As a Medicare beneficiary, you are entitled to a FREE Annual Wellness Visit with your primary care office once a year. What better way to work together to help you stay healthy and live longer!
As your primary care team, we know that the key to better health is prevention. This Medicare benefit is designed to have you and your care team work together to develop a personalized health plan that focuses on prevention and wellness.
What is a Medicare Annual Wellness Visit?
This type of visit is for patients who have been enrolled in Medicare for more than 12 months. Medicare allows one Annual Wellness Visit every 365 days. The goal of your Annual Wellness Visit is to review your health, assess risks, and develop a plan to keep you well. It is not a comprehensive “head-to-toe” physical exam.
What will happen during the visit?
We will gather more information about your unique health situation, discuss potential medical problems, and how we can help prevent them.
Do I have to pay for this visit?
No. Medicare pays the entire cost of the visit if:
- You have had Medicare Part B coverage for more than 12 months, AND
- You have not had a Medicare Initial Prevention Physical Examination or an Annual Wellness Visit within the last 12 months.
- Your Health Risk Assessment (HRA) Form given to you by your primary care office.
- The names of all providers on your healthcare team, including specialists, home health agencies or medical supply companies.
- Your medications, including over-the-counter drugs, vitamins, herbals, and the name and locations of the pharmacies you use.
- A family member or caregiver may accompany you.
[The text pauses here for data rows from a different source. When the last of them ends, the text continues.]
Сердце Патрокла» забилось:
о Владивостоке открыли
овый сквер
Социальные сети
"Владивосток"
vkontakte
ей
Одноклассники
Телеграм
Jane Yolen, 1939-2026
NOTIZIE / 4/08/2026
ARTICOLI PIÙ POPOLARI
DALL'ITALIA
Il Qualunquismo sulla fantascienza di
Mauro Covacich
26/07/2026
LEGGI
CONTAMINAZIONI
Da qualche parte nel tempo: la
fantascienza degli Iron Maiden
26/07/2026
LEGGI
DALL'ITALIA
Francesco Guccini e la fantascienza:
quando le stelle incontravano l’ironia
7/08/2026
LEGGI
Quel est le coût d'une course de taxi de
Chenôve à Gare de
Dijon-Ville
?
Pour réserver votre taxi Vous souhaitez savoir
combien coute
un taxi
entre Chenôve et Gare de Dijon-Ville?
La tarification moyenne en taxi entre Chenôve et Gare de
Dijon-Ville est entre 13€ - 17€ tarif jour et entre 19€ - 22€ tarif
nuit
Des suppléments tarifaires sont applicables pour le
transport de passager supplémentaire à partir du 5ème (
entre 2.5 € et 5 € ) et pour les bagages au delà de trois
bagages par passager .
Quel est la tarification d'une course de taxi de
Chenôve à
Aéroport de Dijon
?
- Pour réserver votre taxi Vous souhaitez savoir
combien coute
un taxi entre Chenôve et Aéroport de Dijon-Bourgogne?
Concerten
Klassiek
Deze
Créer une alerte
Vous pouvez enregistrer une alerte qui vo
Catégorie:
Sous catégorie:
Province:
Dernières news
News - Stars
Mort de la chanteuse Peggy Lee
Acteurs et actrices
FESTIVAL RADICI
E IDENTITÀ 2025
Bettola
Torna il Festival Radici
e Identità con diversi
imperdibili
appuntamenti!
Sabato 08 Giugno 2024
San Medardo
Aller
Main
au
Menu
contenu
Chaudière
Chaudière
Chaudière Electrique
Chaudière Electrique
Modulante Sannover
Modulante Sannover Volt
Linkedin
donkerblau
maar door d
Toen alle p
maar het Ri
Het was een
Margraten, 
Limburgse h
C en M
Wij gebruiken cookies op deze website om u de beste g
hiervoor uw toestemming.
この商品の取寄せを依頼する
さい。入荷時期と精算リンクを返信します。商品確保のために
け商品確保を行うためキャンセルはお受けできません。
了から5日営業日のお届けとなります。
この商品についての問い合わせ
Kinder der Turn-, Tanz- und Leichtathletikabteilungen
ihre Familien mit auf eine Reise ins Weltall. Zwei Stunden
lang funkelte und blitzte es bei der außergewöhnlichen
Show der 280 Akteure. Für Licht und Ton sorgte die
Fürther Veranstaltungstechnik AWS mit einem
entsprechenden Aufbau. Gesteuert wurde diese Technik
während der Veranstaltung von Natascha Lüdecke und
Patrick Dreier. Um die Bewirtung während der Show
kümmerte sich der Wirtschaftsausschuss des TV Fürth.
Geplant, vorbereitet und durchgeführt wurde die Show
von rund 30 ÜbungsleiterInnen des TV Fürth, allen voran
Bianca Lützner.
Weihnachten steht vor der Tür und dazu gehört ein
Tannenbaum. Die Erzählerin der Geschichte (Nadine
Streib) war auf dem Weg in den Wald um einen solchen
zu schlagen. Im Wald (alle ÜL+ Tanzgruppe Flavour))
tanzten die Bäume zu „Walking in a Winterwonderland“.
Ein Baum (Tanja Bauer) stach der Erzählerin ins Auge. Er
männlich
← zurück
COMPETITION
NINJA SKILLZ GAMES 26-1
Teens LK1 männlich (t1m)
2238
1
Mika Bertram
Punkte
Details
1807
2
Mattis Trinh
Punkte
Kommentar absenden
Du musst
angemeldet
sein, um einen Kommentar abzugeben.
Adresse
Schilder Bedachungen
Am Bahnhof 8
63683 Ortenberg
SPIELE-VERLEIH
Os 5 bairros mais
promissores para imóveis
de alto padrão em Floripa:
At Your Annual Wellness Visit we will:
- Take routine measurements, such as your height, weight, and blood pressure.
- Review your individual and family medical history.
- Review medications, supplements and vitamins you are currently taking.
- Evaluate your functional ability and level of safety.
- Identify risk factors and specific health conditions or needs.
- Refer you to other health services that may help you minimize or treat potential health risks.
- Develop a schedule for the Medicare screening and preventive services you will need over the next 5 years to 10 years.
Does not include:
Evaluation and treatment of existing or new medical conditions or problems. We will schedule a separate visit to address specific medical concerns.